I may be able to recover my manuscript, which is hiding somewhere on an SSD I’ve removed from the laptop, but I won’t be returning to it until life has normalised. This means that should there be any demand for more of my crime series, I’ll be forced into writing prequels.

I have two novellas on hold, which I will return to writing this spring, but they are set in pre-pandemic times so no face masks! 😀 

How have you been affected by lockdown?

Have you done more writing, or has your muse been silenced?

 

Brave Browser

I’ve recently been bothered by how slow Chrome has been to find results and open sites, so wasn’t surprised to see that writing guru Jane Friedman was similarly afflicted as shown in her Electric Speed newsletter:

I ditched Chrome for Brave

While I’ve been a devoted Chrome user for many years, I finally decided to try a different browser in the hopes it would speed up my machine. I chose Brave, a free, open-source solution that is based on the same framework as Chrome and can support Chrome extensions. It works perfectly and my computer no longer sounds like a jet engine waiting to take off as Chrome saps all of its resources.

Following her example, I’ve just installed the Brave browser, importing my Chrome extensions.

First impressions are that it’s much speedier than Chrome opening pages with alacrity.

More about it here:

https://brave.com/

https://en.wikipedia.org/wiki/Brave_(web_browser)

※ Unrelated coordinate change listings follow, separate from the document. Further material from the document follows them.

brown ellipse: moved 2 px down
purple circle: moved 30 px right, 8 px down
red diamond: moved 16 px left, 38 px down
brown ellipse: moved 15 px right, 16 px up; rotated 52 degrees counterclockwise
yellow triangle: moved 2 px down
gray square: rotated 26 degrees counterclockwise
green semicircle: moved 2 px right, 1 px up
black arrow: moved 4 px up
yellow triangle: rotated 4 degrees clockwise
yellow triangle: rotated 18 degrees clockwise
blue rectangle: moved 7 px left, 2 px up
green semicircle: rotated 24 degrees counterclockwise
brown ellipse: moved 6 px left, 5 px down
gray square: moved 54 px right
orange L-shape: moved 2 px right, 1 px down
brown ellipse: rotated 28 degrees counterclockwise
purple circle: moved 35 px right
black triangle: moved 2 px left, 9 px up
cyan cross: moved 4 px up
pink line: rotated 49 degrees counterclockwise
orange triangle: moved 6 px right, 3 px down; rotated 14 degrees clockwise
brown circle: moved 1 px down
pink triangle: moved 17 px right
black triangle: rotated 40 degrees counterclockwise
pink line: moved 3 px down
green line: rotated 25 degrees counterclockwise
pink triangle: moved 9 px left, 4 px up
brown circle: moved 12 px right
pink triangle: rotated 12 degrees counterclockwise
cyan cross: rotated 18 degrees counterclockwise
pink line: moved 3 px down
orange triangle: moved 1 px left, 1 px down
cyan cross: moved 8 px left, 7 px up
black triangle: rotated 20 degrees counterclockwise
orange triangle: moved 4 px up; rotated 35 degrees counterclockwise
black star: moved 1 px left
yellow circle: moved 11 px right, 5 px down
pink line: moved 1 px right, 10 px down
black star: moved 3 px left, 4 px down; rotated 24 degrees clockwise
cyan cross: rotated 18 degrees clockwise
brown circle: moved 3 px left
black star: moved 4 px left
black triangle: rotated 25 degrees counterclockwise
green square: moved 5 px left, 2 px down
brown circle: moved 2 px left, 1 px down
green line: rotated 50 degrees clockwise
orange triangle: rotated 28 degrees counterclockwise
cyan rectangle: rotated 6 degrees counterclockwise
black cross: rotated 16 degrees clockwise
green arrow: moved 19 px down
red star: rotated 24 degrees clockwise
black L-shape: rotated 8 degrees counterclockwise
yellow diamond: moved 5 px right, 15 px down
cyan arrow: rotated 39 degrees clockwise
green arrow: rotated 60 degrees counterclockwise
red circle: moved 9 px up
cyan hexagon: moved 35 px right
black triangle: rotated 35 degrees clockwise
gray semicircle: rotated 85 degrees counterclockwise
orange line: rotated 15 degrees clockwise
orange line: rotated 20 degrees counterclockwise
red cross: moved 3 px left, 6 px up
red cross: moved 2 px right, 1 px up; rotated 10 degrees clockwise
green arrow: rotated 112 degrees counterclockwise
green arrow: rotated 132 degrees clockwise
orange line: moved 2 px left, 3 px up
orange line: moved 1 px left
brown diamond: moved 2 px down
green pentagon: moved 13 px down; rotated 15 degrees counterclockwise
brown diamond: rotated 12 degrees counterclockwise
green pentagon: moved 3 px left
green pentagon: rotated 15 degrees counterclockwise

https://www.pcworld.com/article/3453376/brave-10-review-this-excellent-privacy-focused-browser-can-make-you-money-too.html

 

Lights, camera, action!

In a recent newsletter from Writers Relief and Web Design Relief, there’s an article recommending that authors should have their own YouTube channel:

https://webdesignrelief.com/2020/11/why-writers-should-have-youtube-channels-web-design-relief/

Over the years, I’ve watched videos posted by writers, some of which were kind of depressing from a home decorating viewpoint, as I found my attention wandering to gaudy wallpaper, discarded apple cores and badly shelved books! 🙄

Nevertheless, making my own YouTube videos is a possibility, as I have a smartphone, and last summer, I bought a DSLR camera. This afternoon, I’ve been watching numerous videos on TweetDeck and this one, in which Mark Warncken recommends YouTube as the way to go.

Do any of you have a video channel?

What do you think of it as a way of selling books?

 

Quoting Myself

2021 is the year in which I self-promote and schmooze on social media. I’ve been reading writing gurus’ advice online and in self-published books on how best to use Twitter, Facebook business pages, Pinterest, LinkedIn and Instagram.

Somewhere or other, I came across a suggestion that an author quote themselves, by producing posters with their own pithy words on—that could be uploaded to social media and even to sell as hard copies ordered online and at book signings and literary festivals.

I’ve been collecting quotes, aphorisms, poems, anecdotes and song lyrics for decades. Deciding on the attribution of a quote can be fraught sometimes, as people state that someone famous said something when really they were just repeating a wise observation originally recorded by someone else, maybe a hundred years before.

There are plenty of companies offering literary posters, such as these:

https://www.pinterest.co.uk/pin/132996995221586946/

It shouldn’t be forgotten, that using quotes, poems and song lyrics could land a writer in hot water. 

Thus, coming up with one’s own quotes is free of the risk of being sued—and may provide inspiration or comfort for someone. It’s literally getting the word out about your writing! So, one should include details of where the quote came from—your name and which of your books + where it can be bought!

I’ve been pondering what quotes from my writing that I could turn into posters. I mocked up one that might appeal.

Do you have any phrases that would look good on a poster?